The gravel is heated at 170 degrees C and shredded plastic sprayed over the hot stone aggregate. The plastic instantly melts and coats the gravel without releasing toxic gases into the atmosphere. Immediately, bitumen heated at 160 degree C is mixed at 155 degrees C and used for laying the road. Molten plastic with liquid tar has proven to be more resistant to water permeation, heat and high pressure than the normal mixture of stone aggregate and bitumen, without the plastic.

Dr. R. Vasudevan, Dean and Head of the Chemistry Department, Thiagarajar Collefe of Engineering, Madurai, India, is better known as a man with a mission, and “Clean India” is his campaign. After a decade's hard work and persistent efforts, his simple invention of a technology to use plastic waste to lay roads, patented by TCE, finally got a shot in the arm with the Centre approving its wider application.

When Dr. A.P.J. Kalam visited TCE in 2001, the professor presented his project on the good bonding and binding factor of plastic and its potential use as a coating over pebbles for laying roads. He recalls with a gentle smile, “he told me, one day your test will become the convention. Don't worry if people don't approve or get convinced. You just do your work at your place. As a sample, lay a plastic road within your campus first. Once the results are there to see, people will come automatically.”

Dr. Kalam's words proved prophetic. With full support from the college correspondent Mr. Karumuttu T. Kannan, Dr. Vasudevan laid the first 60-feet-long plastic road within the campus. “Application of knowledge is very important,” he says. “We learn and know so many things but on most occasions fail to see how and where our knowledge could be implemented. That is wisdom.”

Getting his technology patented was the next hurdle. After four years and numerous visits to the Chennai office, the technology was registered in 2006. “An officer advised me that I should not apply for the product's patent because it is not new, the road is already there. Instead, I should patent the process,” he says. “God has always sent the right people to me at the right time.”

Though plastic waste has been a nagging problem for civic authorities, with thousands of tonnes of garbage generated every day, it took years of discussion for Dr. Vasudevan to be acknowledged by organizations like the Central Pollution Control Board, National Rural Roads Development Agency, Central Road Research Institute, Indian Centre for Plastic Environment and the National Highways Authority of India. In every forum, he painstakingly explained and demonstrated the benefits of road laying using a polymer-aggregate-bitumen mix.
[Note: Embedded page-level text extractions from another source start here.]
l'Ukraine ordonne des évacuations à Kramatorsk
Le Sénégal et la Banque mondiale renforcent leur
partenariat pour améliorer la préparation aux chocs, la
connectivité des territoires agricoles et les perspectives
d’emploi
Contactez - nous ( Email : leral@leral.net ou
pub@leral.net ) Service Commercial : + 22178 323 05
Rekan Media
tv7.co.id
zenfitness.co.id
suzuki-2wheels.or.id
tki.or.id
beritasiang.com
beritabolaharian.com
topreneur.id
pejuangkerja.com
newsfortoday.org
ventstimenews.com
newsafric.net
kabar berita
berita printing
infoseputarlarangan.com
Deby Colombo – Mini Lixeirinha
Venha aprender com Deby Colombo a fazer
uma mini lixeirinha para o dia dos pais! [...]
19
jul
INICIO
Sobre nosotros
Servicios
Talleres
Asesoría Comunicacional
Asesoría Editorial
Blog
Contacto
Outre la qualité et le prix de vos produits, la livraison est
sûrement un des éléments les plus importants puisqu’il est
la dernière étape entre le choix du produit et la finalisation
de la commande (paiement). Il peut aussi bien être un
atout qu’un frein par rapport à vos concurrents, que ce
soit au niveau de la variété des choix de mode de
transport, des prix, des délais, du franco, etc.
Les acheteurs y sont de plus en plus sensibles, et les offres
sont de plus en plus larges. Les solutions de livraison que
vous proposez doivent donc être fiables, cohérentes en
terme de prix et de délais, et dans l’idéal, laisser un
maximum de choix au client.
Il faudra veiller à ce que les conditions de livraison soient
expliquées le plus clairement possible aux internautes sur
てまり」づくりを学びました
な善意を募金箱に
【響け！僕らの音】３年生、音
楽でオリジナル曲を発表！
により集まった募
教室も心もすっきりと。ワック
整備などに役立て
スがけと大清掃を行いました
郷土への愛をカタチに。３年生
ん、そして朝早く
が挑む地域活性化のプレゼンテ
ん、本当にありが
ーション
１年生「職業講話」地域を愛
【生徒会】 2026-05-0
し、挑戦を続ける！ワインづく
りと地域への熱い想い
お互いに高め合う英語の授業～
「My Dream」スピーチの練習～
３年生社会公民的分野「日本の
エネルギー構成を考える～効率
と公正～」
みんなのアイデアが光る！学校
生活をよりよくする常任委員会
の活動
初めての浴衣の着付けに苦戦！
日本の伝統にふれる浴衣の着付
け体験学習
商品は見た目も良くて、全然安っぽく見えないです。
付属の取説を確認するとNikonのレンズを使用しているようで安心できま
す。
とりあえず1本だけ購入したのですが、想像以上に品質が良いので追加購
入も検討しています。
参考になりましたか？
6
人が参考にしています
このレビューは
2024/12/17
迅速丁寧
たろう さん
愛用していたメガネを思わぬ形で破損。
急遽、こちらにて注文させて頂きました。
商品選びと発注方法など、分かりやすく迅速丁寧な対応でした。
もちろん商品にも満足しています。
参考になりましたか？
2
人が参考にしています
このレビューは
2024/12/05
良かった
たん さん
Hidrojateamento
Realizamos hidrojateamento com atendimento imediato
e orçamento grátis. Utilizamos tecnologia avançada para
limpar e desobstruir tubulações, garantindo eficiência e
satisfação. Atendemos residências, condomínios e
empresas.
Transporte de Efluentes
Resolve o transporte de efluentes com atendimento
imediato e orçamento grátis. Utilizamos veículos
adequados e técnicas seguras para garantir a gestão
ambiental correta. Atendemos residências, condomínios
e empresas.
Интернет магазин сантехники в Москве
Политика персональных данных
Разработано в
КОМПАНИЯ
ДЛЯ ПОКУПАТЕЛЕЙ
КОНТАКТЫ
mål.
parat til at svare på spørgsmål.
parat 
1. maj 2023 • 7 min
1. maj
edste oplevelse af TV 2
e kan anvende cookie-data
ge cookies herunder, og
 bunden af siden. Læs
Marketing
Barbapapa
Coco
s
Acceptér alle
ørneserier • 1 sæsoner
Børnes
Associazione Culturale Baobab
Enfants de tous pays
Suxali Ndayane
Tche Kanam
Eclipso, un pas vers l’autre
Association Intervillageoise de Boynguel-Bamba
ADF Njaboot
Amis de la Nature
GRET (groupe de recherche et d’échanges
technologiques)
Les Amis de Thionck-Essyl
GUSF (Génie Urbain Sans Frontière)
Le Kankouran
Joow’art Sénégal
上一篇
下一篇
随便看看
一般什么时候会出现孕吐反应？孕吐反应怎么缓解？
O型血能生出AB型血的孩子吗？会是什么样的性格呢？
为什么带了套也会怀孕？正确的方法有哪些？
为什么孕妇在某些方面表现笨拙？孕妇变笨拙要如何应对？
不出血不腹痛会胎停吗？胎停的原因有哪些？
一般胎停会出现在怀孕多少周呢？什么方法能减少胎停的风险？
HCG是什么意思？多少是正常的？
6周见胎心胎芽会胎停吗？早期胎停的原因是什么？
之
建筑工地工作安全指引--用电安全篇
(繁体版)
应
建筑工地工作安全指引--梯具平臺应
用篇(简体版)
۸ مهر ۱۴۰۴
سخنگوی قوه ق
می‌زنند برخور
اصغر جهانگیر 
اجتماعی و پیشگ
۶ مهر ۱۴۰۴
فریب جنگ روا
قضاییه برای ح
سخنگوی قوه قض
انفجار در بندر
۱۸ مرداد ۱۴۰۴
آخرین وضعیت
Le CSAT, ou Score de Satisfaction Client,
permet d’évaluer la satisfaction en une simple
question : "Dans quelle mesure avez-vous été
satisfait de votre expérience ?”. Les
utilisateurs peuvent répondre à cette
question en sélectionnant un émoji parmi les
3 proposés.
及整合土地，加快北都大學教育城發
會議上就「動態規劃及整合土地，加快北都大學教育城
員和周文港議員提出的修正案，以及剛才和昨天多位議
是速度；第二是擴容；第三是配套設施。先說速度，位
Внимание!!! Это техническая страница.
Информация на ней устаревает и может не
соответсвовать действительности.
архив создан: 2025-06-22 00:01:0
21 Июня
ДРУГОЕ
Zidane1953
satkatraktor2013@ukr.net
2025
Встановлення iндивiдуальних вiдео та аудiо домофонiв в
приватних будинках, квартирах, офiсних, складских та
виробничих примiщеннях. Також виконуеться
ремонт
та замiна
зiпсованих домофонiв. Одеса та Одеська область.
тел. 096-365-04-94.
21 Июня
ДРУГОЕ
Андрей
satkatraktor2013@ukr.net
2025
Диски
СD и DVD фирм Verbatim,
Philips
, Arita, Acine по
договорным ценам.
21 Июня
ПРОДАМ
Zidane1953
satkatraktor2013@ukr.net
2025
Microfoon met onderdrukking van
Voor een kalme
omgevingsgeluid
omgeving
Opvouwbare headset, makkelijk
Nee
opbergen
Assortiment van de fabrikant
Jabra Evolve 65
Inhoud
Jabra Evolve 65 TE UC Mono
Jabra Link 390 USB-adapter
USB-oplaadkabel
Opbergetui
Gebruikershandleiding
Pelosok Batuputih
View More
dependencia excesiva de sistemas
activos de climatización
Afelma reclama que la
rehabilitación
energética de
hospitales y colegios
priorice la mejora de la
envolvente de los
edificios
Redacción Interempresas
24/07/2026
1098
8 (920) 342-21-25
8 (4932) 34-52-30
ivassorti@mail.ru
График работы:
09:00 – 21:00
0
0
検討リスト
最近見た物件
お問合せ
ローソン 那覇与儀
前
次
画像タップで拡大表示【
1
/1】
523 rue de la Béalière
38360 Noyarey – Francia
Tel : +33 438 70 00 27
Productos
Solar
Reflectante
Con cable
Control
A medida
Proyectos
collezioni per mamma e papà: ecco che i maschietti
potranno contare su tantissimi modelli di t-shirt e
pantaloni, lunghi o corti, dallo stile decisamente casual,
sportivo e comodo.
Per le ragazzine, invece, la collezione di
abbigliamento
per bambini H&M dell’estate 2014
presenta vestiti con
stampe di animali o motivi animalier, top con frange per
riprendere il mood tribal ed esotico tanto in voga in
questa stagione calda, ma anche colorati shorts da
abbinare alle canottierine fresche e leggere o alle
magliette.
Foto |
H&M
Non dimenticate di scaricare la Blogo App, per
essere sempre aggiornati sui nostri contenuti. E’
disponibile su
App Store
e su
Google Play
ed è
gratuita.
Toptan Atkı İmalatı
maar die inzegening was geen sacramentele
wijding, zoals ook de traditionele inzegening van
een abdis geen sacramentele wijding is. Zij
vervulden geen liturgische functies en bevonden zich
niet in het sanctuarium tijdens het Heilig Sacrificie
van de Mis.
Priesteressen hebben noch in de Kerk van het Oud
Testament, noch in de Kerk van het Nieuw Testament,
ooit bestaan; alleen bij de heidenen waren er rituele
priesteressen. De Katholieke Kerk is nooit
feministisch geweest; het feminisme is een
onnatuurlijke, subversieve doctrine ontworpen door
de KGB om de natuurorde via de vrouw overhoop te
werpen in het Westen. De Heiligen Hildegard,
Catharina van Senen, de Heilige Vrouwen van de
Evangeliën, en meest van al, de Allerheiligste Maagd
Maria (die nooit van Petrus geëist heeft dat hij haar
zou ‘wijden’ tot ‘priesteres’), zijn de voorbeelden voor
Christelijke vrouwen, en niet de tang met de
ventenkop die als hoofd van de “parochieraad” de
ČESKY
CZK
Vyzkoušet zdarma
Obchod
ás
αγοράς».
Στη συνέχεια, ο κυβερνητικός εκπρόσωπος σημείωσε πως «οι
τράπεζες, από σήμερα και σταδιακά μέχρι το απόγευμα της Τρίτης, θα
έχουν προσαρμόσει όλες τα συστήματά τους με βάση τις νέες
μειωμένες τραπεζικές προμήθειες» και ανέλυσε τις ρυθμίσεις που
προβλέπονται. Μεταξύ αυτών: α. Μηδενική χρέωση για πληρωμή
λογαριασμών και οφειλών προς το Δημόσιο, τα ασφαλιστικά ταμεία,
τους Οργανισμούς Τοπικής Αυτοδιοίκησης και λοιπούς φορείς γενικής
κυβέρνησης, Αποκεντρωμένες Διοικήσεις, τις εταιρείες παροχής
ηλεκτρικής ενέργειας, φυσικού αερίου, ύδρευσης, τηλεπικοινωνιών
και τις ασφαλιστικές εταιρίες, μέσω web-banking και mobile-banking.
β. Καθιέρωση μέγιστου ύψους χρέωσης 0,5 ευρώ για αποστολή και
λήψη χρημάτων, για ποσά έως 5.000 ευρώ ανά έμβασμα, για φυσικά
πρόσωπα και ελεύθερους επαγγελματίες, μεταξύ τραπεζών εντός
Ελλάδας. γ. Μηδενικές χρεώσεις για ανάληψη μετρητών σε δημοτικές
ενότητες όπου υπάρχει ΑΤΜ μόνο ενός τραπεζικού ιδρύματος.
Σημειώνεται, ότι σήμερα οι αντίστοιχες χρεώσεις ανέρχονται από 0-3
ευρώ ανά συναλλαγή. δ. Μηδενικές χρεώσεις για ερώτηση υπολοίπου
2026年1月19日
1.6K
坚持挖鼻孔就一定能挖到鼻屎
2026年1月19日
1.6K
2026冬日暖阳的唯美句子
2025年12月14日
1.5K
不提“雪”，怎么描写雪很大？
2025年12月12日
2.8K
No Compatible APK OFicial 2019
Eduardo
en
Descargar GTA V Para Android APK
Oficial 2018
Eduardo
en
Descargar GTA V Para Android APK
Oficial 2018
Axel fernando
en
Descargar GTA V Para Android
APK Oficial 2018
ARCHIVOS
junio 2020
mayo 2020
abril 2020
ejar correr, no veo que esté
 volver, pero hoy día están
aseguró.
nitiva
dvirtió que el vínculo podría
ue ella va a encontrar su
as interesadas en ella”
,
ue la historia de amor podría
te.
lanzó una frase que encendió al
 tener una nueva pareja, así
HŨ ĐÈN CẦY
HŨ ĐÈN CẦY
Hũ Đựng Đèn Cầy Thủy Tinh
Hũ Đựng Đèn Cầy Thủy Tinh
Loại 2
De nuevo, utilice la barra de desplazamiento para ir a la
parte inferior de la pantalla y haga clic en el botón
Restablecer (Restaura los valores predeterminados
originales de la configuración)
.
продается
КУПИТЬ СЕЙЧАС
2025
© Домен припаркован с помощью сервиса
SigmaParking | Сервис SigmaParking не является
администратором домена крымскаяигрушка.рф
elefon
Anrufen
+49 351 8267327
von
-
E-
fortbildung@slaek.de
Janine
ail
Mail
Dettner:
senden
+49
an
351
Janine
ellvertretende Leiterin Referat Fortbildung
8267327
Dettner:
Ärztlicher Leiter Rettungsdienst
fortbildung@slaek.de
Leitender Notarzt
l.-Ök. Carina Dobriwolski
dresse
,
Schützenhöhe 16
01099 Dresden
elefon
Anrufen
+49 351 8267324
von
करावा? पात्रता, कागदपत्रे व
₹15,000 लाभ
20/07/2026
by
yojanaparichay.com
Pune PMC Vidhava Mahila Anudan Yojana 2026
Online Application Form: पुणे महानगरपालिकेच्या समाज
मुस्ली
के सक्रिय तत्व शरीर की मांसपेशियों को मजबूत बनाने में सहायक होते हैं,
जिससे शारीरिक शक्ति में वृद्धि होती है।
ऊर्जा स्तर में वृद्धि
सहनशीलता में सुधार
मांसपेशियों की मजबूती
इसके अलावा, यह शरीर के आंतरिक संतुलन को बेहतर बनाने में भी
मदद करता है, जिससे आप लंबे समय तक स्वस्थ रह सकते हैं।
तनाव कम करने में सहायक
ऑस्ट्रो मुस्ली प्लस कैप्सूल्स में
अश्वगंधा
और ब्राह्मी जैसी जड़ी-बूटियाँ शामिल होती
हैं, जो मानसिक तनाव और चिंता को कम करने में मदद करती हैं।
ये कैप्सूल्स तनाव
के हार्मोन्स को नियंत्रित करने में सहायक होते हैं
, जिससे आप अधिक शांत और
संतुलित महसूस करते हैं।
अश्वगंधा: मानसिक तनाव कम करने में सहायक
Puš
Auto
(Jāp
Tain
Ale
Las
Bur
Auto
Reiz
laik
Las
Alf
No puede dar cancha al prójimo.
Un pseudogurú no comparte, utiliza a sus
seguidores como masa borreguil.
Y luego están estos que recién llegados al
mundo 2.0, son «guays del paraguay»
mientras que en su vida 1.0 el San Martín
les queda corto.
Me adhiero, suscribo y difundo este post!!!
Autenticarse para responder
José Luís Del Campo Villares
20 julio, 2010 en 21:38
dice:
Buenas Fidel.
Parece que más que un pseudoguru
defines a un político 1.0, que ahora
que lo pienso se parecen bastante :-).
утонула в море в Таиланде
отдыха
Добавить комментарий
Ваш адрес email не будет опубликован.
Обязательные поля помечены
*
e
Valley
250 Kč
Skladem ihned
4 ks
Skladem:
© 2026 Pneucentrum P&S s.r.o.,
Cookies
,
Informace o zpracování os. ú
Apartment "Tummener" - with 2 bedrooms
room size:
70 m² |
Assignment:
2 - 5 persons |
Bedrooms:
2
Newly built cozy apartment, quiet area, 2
Even as his technology was being debated in the government, Dr. Vasudevan started receiving offers from private companies both within and outside the country to sell the patent. “But I think it my duty to serve my country first and therefore, I gave it free to the Indian Government.” What he laments is the slow progress, “the plastic binding with bitumen is an ideal option for roads that bear the brunt of torrential rains.” Also, he underlines, if citizens treat their waste properly by segregating and collecting the plastic, the country will soon be free of plastic litter and boast safer and better roads.

His department is now evolving a cold process technology as well. The Department of Science and Technology has sanctioned a ‘green chemistry' project at TCE for producing a 'cold emulsion' to coat the aggregate instead of using hot bitumen. Such a process would be highly useful in laying roads in cold regions. Widener University, Philadelphia, has already shown interest in the cold process.

With a low-cost technology that finds a ready solution for plastic waste management, Dr. Vasudevan's invention undoubtedly offers a lesson for all municipal corporations. “It serves the twin purpose of increasing quality of roads and also solves the problem of plastic disposal. The vision should be to eventually replace all existing roads and lay every new road with this technology,” says the professor.